There is a steady stream of stories and social media posts about how AI is going to disrupt Hollywood. How much of that concern do you see reflected in day-to-day conversations?
The thing with AI right now in Hollywood: Everyone’s lying just a little bit. Studios are lying about how much they’re using it.
They’re using it more or less?
Using it more.
Companies are lying about the capability of their products. And for creative people, they’re lying about the fact that they’re not using it. I dare you to find a screenwriter who is staring at a blank page and not talking to Claude or ChatGPT at the same time.
It seems clear that it’s going to be a big deal for people working in visual effects, and that was already a challenged industry.

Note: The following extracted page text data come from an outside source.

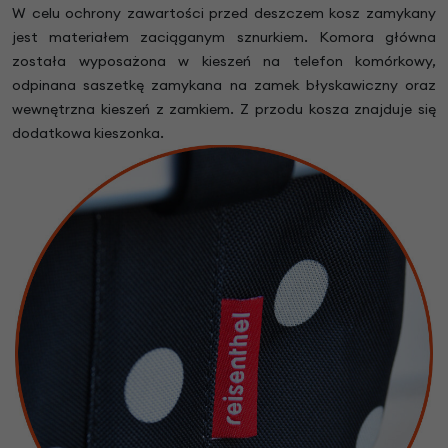
W celu ochrony zawartości przed deszczem kosz zamykany
jest materiałem zaciąganym sznurkiem. Komora główna
została wyposażona w kieszeń na telefon komórkowy,
odpinana saszetkę zamykana na zamek błyskawiczny oraz
wewnętrzna kieszeń z zamkiem. Z przodu kosza znajduje się
dodatkowa kieszonka.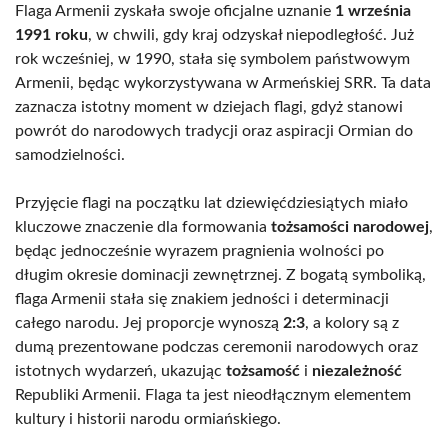
Flaga Armenii zyskała swoje oficjalne uznanie
1 września
1991 roku
, w chwili, gdy kraj odzyskał niepodległość. Już
rok wcześniej, w 1990, stała się symbolem państwowym
Armenii, będąc wykorzystywana w Armeńskiej SRR. Ta data
zaznacza istotny moment w dziejach flagi, gdyż stanowi
powrót do narodowych tradycji oraz aspiracji Ormian do
samodzielności.
Przyjęcie flagi na początku lat dziewięćdziesiątych miało
kluczowe znaczenie dla formowania
tożsamości narodowej
,
będąc jednocześnie wyrazem pragnienia wolności po
długim okresie dominacji zewnętrznej. Z bogatą symboliką,
flaga Armenii stała się znakiem jedności i determinacji
całego narodu. Jej proporcje wynoszą
2:3
, a kolory są z
dumą prezentowane podczas ceremonii narodowych oraz
istotnych wydarzeń, ukazując
tożsamość
i
niezależność
Republiki Armenii. Flaga ta jest nieodłącznym elementem
kultury i historii narodu ormiańskiego.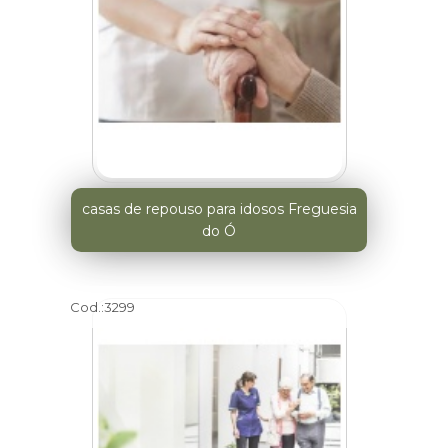
casas de repouso para idosos Freguesia
do Ó
Cod.:
3299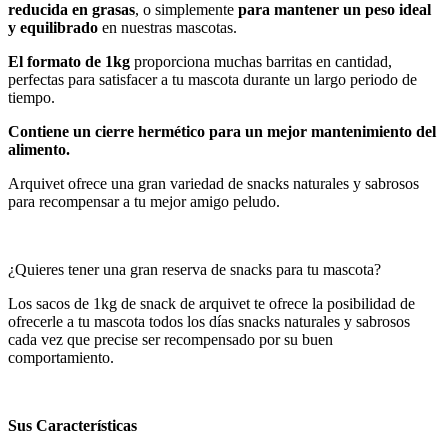
reducida en grasas
, o simplemente
para mantener un peso ideal
y equilibrado
en nuestras mascotas.
El formato de 1kg
proporciona muchas barritas en cantidad,
perfectas para satisfacer a tu mascota durante un largo periodo de
tiempo.
Contiene un cierre hermético para un mejor mantenimiento del
alimento.
Arquivet ofrece una gran variedad de snacks naturales y sabrosos
para recompensar a tu mejor amigo peludo.
¿Quieres tener una gran reserva de snacks para tu mascota?
Los sacos de 1kg de snack de arquivet te ofrece la posibilidad de
ofrecerle a tu mascota todos los días snacks naturales y sabrosos
cada vez que precise ser recompensado por su buen
comportamiento.
Sus Características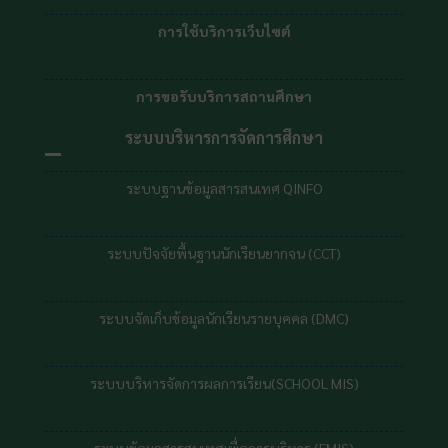
การใช้บริการเว็บไซต์
การขอรับบริการสถานศึกษา
ระบบบริหารการจัดการศึกษา
ระบบฐานข้อมูลสารสนเทศ QINFO
ระบบปัจจัยพื้นฐานนักเรียนยากจน (CCT)
ระบบจัดเก็บข้อมูลนักเรียนรายบุคคล (DMC)
ระบบบริหารจัดการผลการเรียน(SCHOOL MIS)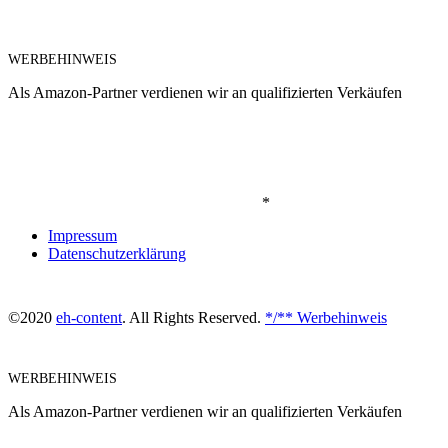
WERBEHINWEIS
Als Amazon-Partner verdienen wir an qualifizierten Verkäufen
*
Impressum
Datenschutzerklärung
©2020
eh-content
. All Rights Reserved.
*/** Werbehinweis
WERBEHINWEIS
Als Amazon-Partner verdienen wir an qualifizierten Verkäufen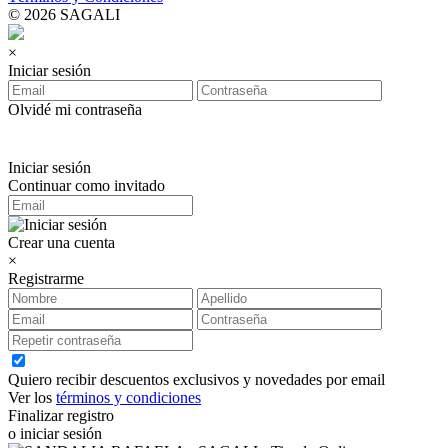
© 2026 SAGALI
×
Iniciar sesión
Olvidé mi contraseña
Iniciar sesión
Continuar como invitado
Crear una cuenta
×
Registrarme
Quiero recibir descuentos exclusivos y novedades por email
Ver los
términos y condiciones
Finalizar registro
o iniciar sesión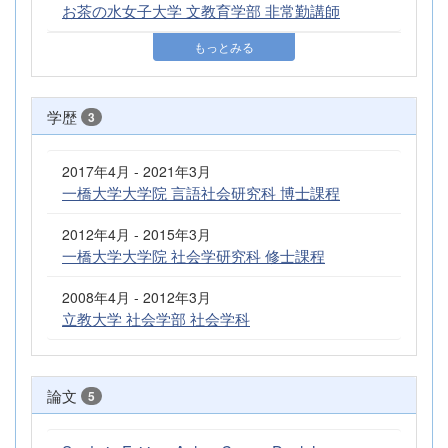
お茶の水女子大学 文教育学部 非常勤講師
もっとみる
学歴
3
2017年4月 - 2021年3月
一橋大学大学院 言語社会研究科 博士課程
2012年4月 - 2015年3月
一橋大学大学院 社会学研究科 修士課程
2008年4月 - 2012年3月
立教大学 社会学部 社会学科
論文
5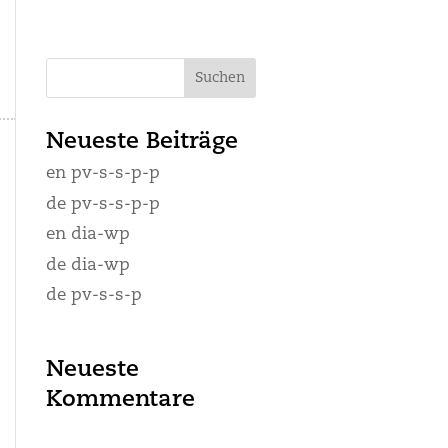
Neueste Beiträge
en pv-s-s-p-p
de pv-s-s-p-p
en dia-wp
de dia-wp
de pv-s-s-p
Neueste
Kommentare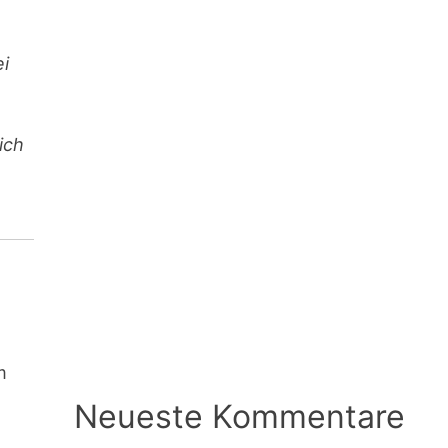
ei
ich
m
Neueste Kommentare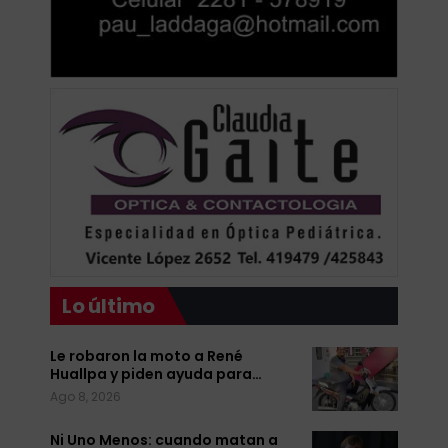
Lo último
Le robaron la moto a René
Huallpa y piden ayuda para…
Ago 8, 2026
Ni Uno Menos: cuando matan a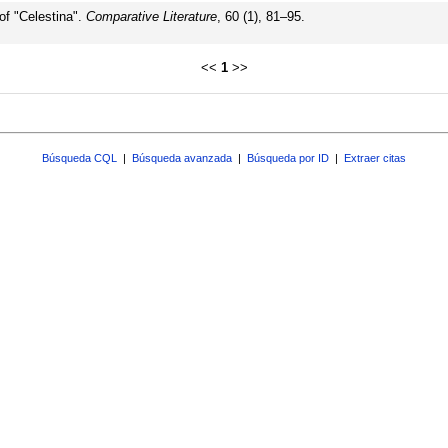
of "Celestina".
Comparative Literature
, 60 (1), 81–95.
<<
1
>>
Búsqueda CQL
|
Búsqueda avanzada
|
Búsqueda por ID
|
Extraer citas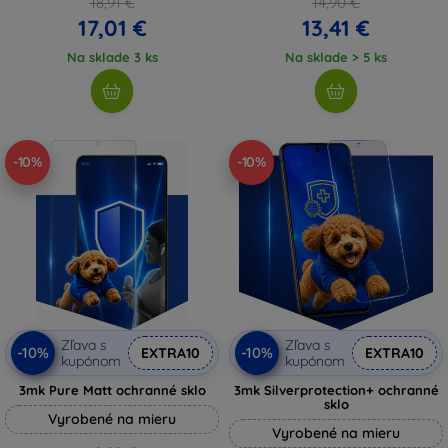
18,91 €
14,90 €
17,01 €
13,41 €
Na sklade 3 ks
Na sklade > 5 ks
-10%
-10%
Zľava s
Zľava s
-10%
-10%
EXTRA10
EXTRA10
kupónom
kupónom
3mk Pure Matt ochranné sklo
3mk Silverprotection+ ochranné
sklo
Vyrobené na mieru
Vyrobené na mieru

I have a friend who’s been sending me LinkedIn posts that are showing up in his feed, and it is so grim. It’s people largely who have worked in VFX, and they are posting this full-on bleed out, like “I will be homeless by next Thursday if I don’t have work.”
It doesn’t appear they’re being hyperbolic.
I guarantee that every single studio, every single streamer, they are all completely doing this. During last year’s Oscar race, [there was a controversy about] “The Brutalist,” and how Adrian Brody’s voice was made more Hungarian-accented through technology.
This year, it is crickets. Even the Academy, the most precious, legacy-protecting institution in Hollywood, has not come out in a really firm way about AI. They basically have a don’t ask, don’t tell policy. I would say with some certainty that every single best picture nominee this year has used AI in its production process.
What’s the story people outside Hollywood are missing about your industry right now?
You look at LA and you think it’s sunny and amazing and people are happy. People are having a hard time here. The unemployment rate of Los Angeles is much higher than the national average.
You’re seeing a city that is so big and sprawling, with a kind of rudderless feeling: Who’s going to stop this? There is definitely a Detroit vibe underway if things don’t course correct.
And you’re seeing a paralysis: Hollywood used to be a place that had a lot of protests, spoke out, was always fighting the so-called man. And it is pretty much crickets now, because everyone is scared.
I was struck by the fact when you saw the Grammys, you have these musicians getting up on stage, — Billie Eilish, Bad Bunny — and really sticking it to the president and ICE. And you compare that with the Golden Globes, where it was sponsored by Polymarket, and no one’s saying anything.
When you think about how to capture young people, who are the pipeline for everything — they love this culture of rebellion and revolt and speaking out. I worry about Hollywood containing itself so much to the point that it stops speaking to the audience.